Background: One of the most challenging operations in children for anesthesiologists and surgeons is foreign body aspiration. Bronchospasm and desaturation may lead to bradycardia and even death. Objectives: The study aimed to evaluate the effect of preoperative dexamethasone and β2 agonist (salbutamol) administration on children who had foreign body aspiration during the rigid bronchoscopy on these undesired complications. Methods: Children were divided into two groups via random numbers table, independent of their clinical conditions. β2 agonist (salbutamol) (2.5 mg < 20 kg, 5 mg > 20 kg) and dexamethasone (0.5 mg/kg) were administrated to group 1, 30 minutes before the operation. The same agents were administrated to group 2 during anesthesia induction. The occurrence of bronchospasm, desaturation, and bradycardia was evaluated. Results: There were 27 children in each group. There was no statistically significant difference between the two groups’ time periods between the onset of the symptoms and procedure (P > 0.05). The two groups were similar in clinical aspects.
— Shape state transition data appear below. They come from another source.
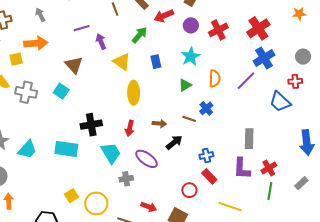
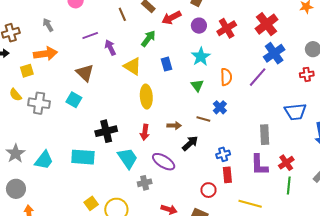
green triangle: (185, 85) -> (197, 86), turned -32
blue trapezoid: (280, 102) -> (295, 112), moved, turned -45
red rectangle: (209, 176) -> (227, 175), turned 42

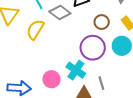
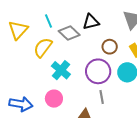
cyan cross: (76, 70) -> (61, 70), moved
gray line: (101, 83) -> (102, 97), moved

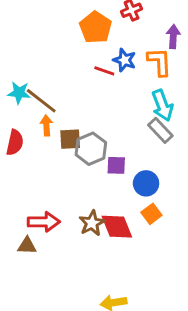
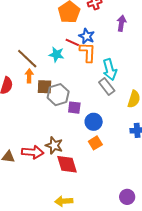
orange L-shape: (160, 62) -> (88, 52), moved
cyan star: (19, 93) -> (56, 54), moved
red arrow: (44, 222) -> (33, 152), moved
brown star: (92, 223) -> (54, 145), turned -30
red diamond: (117, 227) -> (67, 164), moved

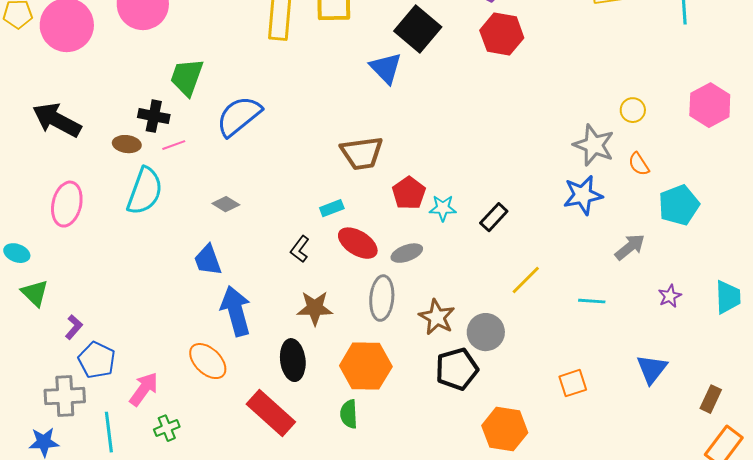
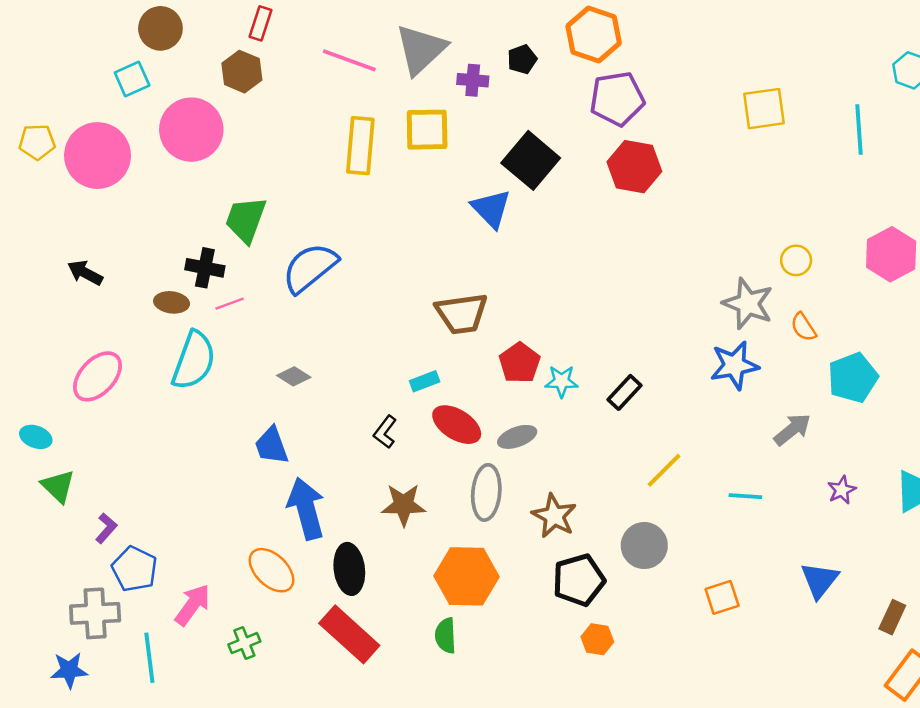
black arrow: (57, 120) -> (85, 273), size x0.6
pink ellipse: (67, 204) -> (98, 376), turned 30
gray circle: (486, 332) -> (644, 546), moved
black ellipse: (293, 360) -> (349, 569), moved
green cross: (167, 428) -> (244, 643), moved
orange hexagon: (505, 429) -> (597, 639), moved, size x0.6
Clinically, periods of spasm and desaturation were shorter, and patients recovered faster in group 1, but the bronchospasm numbers, desaturation, and bradycardia periods were similar in both groups. Conclusions: The results seem statistically similar. Since the periods of spasm and desaturation were shorter, and patients recovered faster in patients with preoperative administration of β2 agonists (salbutamol) and dexamethasone, we may suggest that a larger data set in future studies may lead to more significant results and a better conclusion.